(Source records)
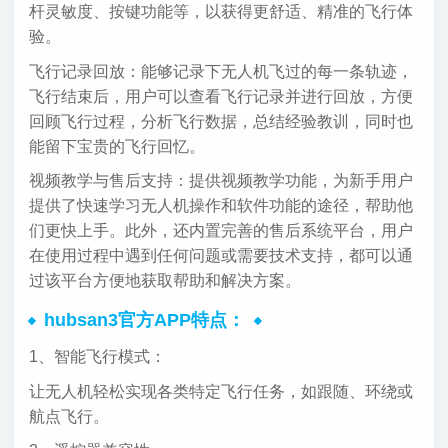
杆灵敏度、按键功能等，以获得更舒适、精准的飞行体
验。
飞行记录回放：能够记录下无人机飞过的每一条轨迹，
飞行结束后，用户可以查看飞行记录并进行回放，方便
回顾飞行过程，分析飞行数据，总结经验教训，同时也
能留下宝贵的飞行回忆。
视频教学与售后支持：提供视频教学功能，为新手用户
提供了快速学习无人机操作和软件功能的途径，帮助他
们更快上手。此外，还内置完善的售后系统平台，用户
在使用过程中遇到任何问题或需要技术支持，都可以通
过该平台方便地获取帮助和解决方案。
hubsan3官方APP特点：
1、智能飞行模式：
让无人机轻松实现各类特定飞行任务，如跟随、环绕或
航点飞行。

■ What is being asked ■
The entries above should be given again exactly, minus any pictures.

■ Response to the task ■
杆灵敏度、按键功能等，以获得更舒适、精准的飞行体
验。
飞行记录回放：能够记录下无人机飞过的每一条轨迹，
飞行结束后，用户可以查看飞行记录并进行回放，方便
回顾飞行过程，分析飞行数据，总结经验教训，同时也
能留下宝贵的飞行回忆。
视频教学与售后支持：提供视频教学功能，为新手用户
提供了快速学习无人机操作和软件功能的途径，帮助他
们更快上手。此外，还内置完善的售后系统平台，用户
在使用过程中遇到任何问题或需要技术支持，都可以通
过该平台方便地获取帮助和解决方案。
hubsan3官方APP特点：
1、智能飞行模式：
让无人机轻松实现各类特定飞行任务，如跟随、环绕或
航点飞行。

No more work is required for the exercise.